Immer wieder werden in verschiedenen Zusammenhängen starke Ansagen gemacht. Auch Jesus hat gleich bei seinem ersten Auftreten eine starke Ansage gemacht. Das war der Ausgangspunkt der Gedanken von Dr. Christoph Benke in seiner Predigt am 1. Fastensonntag (18.02.2024) in der Gemeinde in Schönbrunn-Vorpark.Dr. Christoph Benke


Lohnverhandlungen finden meist im Herbst statt. Sie laufen nach einem Muster ab. Am Beginn steht eine starke Ansage, etwa „Metaller fordern 10 Prozent“. Ebenso ist der Wahlkampf eine Zeit der starken Ansagen. Die starke Ansage braucht Öffentlichkeit. Jemand stellt sich vor die Kameras, vor die Mikrofone und macht ein Versprechen, setzt eine Behauptung. Offen ist zunächst, ob das nur taktisches Manöver, eine vollmundige, aber hohle Behauptung ist oder ob Substanz dahintersteckt.

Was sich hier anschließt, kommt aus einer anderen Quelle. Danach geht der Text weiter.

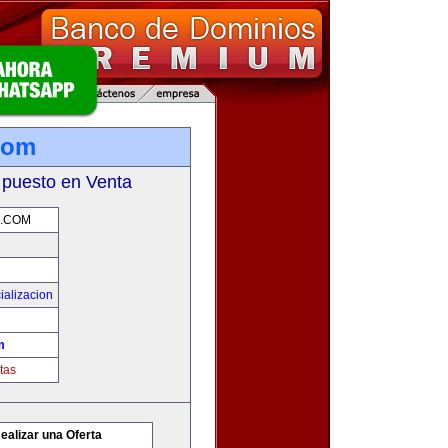
.com
 puesto en Venta
.COM
ializacion
m
tas
ealizar una Oferta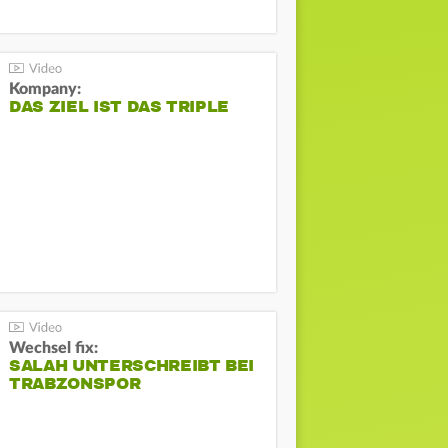
Kompany:
DAS ZIEL IST DAS TRIPLE
Wechsel fix:
SALAH UNTERSCHREIBT BEI
TRABZONSPOR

Starke Ansage – so könnte man auch das erste öffentliche Auftreten Jesu nennen: Jesus ging nach Galiläa; er verkündete das Evangelium Gottes und sprach: Die Zeit ist erfüllt, das Reich Gottes ist nahe. Kehrt um und glaubt an das Evangelium! Da stellt sich einer hin und sagt: ‚Jetzt ist der entscheidende Moment! Gott steht vor der Tür. Er will euch herausführen aus der Misere. Bitte, glaubt an ihn – und glaubt an mich.‘ Woher hat er das? Die hohle Behauptung eines Irrsinnigen – oder Evangelium, also frohe, letztgültige Botschaft?

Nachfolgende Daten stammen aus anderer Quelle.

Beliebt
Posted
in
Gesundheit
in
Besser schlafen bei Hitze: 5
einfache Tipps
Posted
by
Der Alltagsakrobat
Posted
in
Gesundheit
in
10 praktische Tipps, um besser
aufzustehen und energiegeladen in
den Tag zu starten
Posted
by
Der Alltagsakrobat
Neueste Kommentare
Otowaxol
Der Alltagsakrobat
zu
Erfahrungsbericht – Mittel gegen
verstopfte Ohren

Etwas spricht dafür, dass an Jesus und seiner Botschaft etwas dran sein muss: Jesus war zuvor 1. in der Wüste, und 2., dort wurde er versucht. Das war eine Art ‚Nagelprobe‘, eine gründliche Erprobung, 40 Jahre. Jesus ist durch Lebenserfahrung ausgewiesen: Taufe, Versuchung und Erprobung, dann die Ansage.

Wenn wir Jesus nachfolgen, wird es uns nicht anders gehen. Wir sind mit Versuchungen konfrontiert: Situationen, die wir uns nicht ausgesucht haben, die uns das Leben zumutet, die uns an die Grenze bringen. Sie versetzen uns in eine Art „Wüste“.

In der Wüste zählt das Elementare. Das Unwichtige fällt weg. Sich immer wieder Durchringen zum Vertrauen, zum Glauben, dass Gott uns nichts zumutet, was über unsere Kräfte geht – darauf kommt es dann an. Möge es uns dann die Erfahrung gegeben sein, dass uns Engel dienen (Mk 1,13) und wir getragen sind. Das würde uns zur starken Ansage ermächtigen: ‚Gott ist treu‘.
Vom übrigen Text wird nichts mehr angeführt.